▶

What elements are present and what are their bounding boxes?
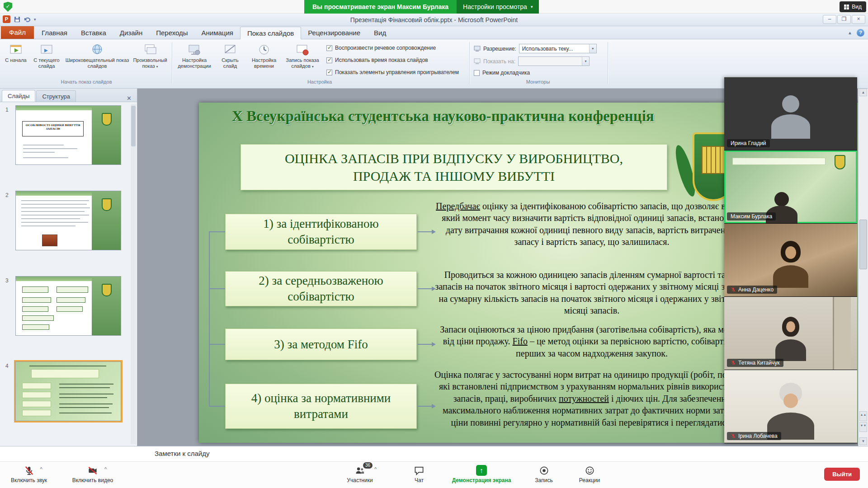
scroll-up-icon[interactable]: ▲ (859, 89, 867, 96)
method-description-3[interactable]: Запаси оцінюються за ціною придбання (за… (434, 324, 750, 359)
show-on-select[interactable]: ▾ (518, 56, 590, 66)
editor-scrollbar[interactable]: ▲ ▲▲ ▼▼ ▼ (858, 89, 868, 446)
broadcast-slideshow-button[interactable]: Широковещательный показ слайдов (65, 41, 129, 69)
arrow-right-icon (418, 406, 432, 407)
arrow-right-icon (418, 288, 432, 289)
unmute-button[interactable]: ^ Включить звук (2, 465, 56, 483)
close-panel-icon[interactable]: ✕ (123, 95, 135, 102)
next-slide-button[interactable]: ▼▼ (859, 422, 867, 432)
save-icon[interactable] (14, 16, 20, 23)
slide-header-title[interactable]: X Всеукраїнська студентська науково-прак… (208, 108, 678, 125)
view-options-dropdown[interactable]: Настройки просмотра ▾ (457, 0, 539, 14)
participant-tile-2-active-speaker[interactable]: Максим Бурлака (724, 150, 857, 224)
restore-button[interactable]: ❐ (837, 15, 851, 24)
from-current-slide-button[interactable]: С текущего слайда (29, 41, 64, 69)
thumb-decor (29, 366, 106, 366)
scroll-down-icon[interactable]: ▼ (859, 437, 867, 445)
custom-show-icon (143, 43, 157, 56)
checkbox-play-narrations[interactable]: Воспроизвести речевое сопровождение (326, 45, 436, 51)
slide-thumbnail-1[interactable]: ОСОБЛИВОСТІ ОЦІНКИ ВИБУТТЯ ЗАПАСІВ (15, 105, 121, 165)
close-button[interactable]: × (852, 15, 865, 24)
thumb-decor (59, 387, 110, 388)
hide-slide-button[interactable]: Скрыть слайд (215, 41, 245, 69)
reactions-button[interactable]: Реакции (574, 465, 605, 483)
thumb-emblem (102, 198, 112, 211)
undo-icon[interactable] (24, 16, 30, 23)
person-silhouette (774, 192, 789, 206)
custom-slideshow-button[interactable]: Произвольный показ ▾ (130, 41, 170, 70)
participants-button[interactable]: 36 ^ Участники (335, 465, 385, 483)
start-video-button[interactable]: ^ Включить видео (66, 465, 119, 483)
group-divider (172, 42, 172, 84)
viewing-screen-label: Вы просматриваете экран Максим Бурлака (304, 0, 457, 14)
chat-button[interactable]: Чат (406, 465, 433, 483)
view-button[interactable]: Вид (840, 1, 866, 12)
method-box-3[interactable]: 3) за методом Fifo (225, 328, 417, 360)
slide-thumbnail-2[interactable] (15, 191, 121, 250)
participant-tile-5[interactable]: Ірина Лобачева (724, 370, 857, 443)
tab-slideshow[interactable]: Показ слайдов (240, 27, 301, 39)
tab-review[interactable]: Рецензирование (301, 27, 367, 39)
checkbox-icon (326, 45, 332, 51)
minimize-button[interactable]: – (823, 15, 836, 24)
participant-tile-3[interactable]: Анна Даценко (724, 224, 857, 297)
thumb-decor (23, 148, 77, 149)
previous-slide-button[interactable]: ▲▲ (859, 411, 867, 421)
checkbox-use-timings[interactable]: Использовать время показа слайдов (326, 57, 428, 63)
slide-title-box[interactable]: ОЦІНКА ЗАПАСІВ ПРИ ВІДПУСКУ У ВИРОБНИЦТВ… (241, 144, 667, 190)
thumb-decor (21, 204, 87, 205)
record-slideshow-button[interactable]: Запись показа слайдов ▾ (283, 41, 322, 70)
tab-insert[interactable]: Вставка (74, 27, 113, 39)
chevron-down-icon: ▾ (531, 0, 533, 14)
tab-view[interactable]: Вид (367, 27, 393, 39)
thumb-emblem (102, 113, 112, 126)
thumb-decor (23, 145, 64, 145)
from-beginning-button[interactable]: С начала (4, 41, 28, 63)
method-description-2[interactable]: Проводиться за кожною одиницею запасів д… (434, 269, 750, 317)
checkbox-icon (326, 57, 332, 63)
rehearse-timings-button[interactable]: Настройка времени (247, 41, 281, 69)
minimize-ribbon-icon[interactable]: ▲ (848, 30, 852, 35)
leave-meeting-button[interactable]: Выйти (824, 468, 860, 481)
notes-area[interactable]: Заметки к слайду (0, 446, 868, 461)
tab-slides[interactable]: Слайды (2, 90, 35, 102)
zoom-toolbar: ^ Включить звук ^ Включить видео 36 ^ Уч… (0, 461, 868, 488)
share-screen-button[interactable]: ↑ Демонстрация экрана (445, 465, 518, 483)
method-description-4[interactable]: Оцінка полягає у застосуванні норм витра… (434, 369, 750, 428)
help-icon[interactable]: ? (857, 29, 864, 37)
setup-show-button[interactable]: Настройка демонстрации (175, 41, 213, 69)
tab-file[interactable]: Файл (1, 26, 34, 39)
method-box-1[interactable]: 1) за ідентифікованою собівартістю (225, 214, 417, 250)
chevron-up-icon[interactable]: ^ (40, 466, 42, 472)
method-box-4[interactable]: 4) оцінка за нормативними витратами (225, 384, 417, 429)
tab-outline[interactable]: Структура (36, 90, 76, 102)
record-button[interactable]: Запись (530, 465, 557, 483)
tab-animations[interactable]: Анимация (195, 27, 240, 39)
slide-thumbnail-3[interactable] (15, 276, 121, 336)
slide-thumbnail-4-active[interactable] (15, 361, 121, 421)
resolution-select[interactable]: Использовать теку... ▾ (519, 44, 597, 53)
record-icon (539, 465, 549, 476)
slides-panel-scrollbar[interactable] (131, 104, 136, 444)
smiley-icon (585, 465, 595, 476)
slides-panel-tabs: Слайды Структура ✕ (0, 89, 137, 102)
arrow-right-icon (418, 231, 432, 232)
scrollbar-thumb[interactable] (859, 220, 867, 269)
checkbox-show-media-controls[interactable]: Показать элементы управления проигрывате… (326, 69, 459, 75)
participant-tile-1[interactable]: Ирина Гладий (724, 77, 857, 150)
thumb-image (42, 235, 57, 246)
chevron-up-icon[interactable]: ^ (374, 466, 377, 472)
checkbox-presenter-view[interactable]: Режим докладчика (474, 70, 530, 76)
qat-dropdown-icon[interactable]: ▾ (34, 17, 36, 22)
chevron-up-icon[interactable]: ^ (104, 466, 107, 472)
tab-home[interactable]: Главная (35, 27, 74, 39)
powerpoint-app-icon[interactable]: P (3, 15, 10, 23)
tab-design[interactable]: Дизайн (113, 27, 149, 39)
participant-tile-4[interactable]: Тетяна Китайчук (724, 297, 857, 370)
group-divider (469, 42, 470, 84)
connector-line (209, 232, 210, 406)
scrollbar-thumb[interactable] (131, 106, 136, 146)
tab-transitions[interactable]: Переходы (149, 27, 194, 39)
method-box-2[interactable]: 2) за середньозваженою собівартістю (225, 271, 417, 306)
resolution-label: Разрешение: (483, 46, 516, 52)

◀

**WORK INSTRUCTION**. Read through the lines above and collect those that contain the string "custom".

**WRITTEN REPLY**.
custom-show-icon (143, 43, 157, 56)
custom-slideshow-button[interactable]: Произвольный показ ▾ (130, 41, 170, 70)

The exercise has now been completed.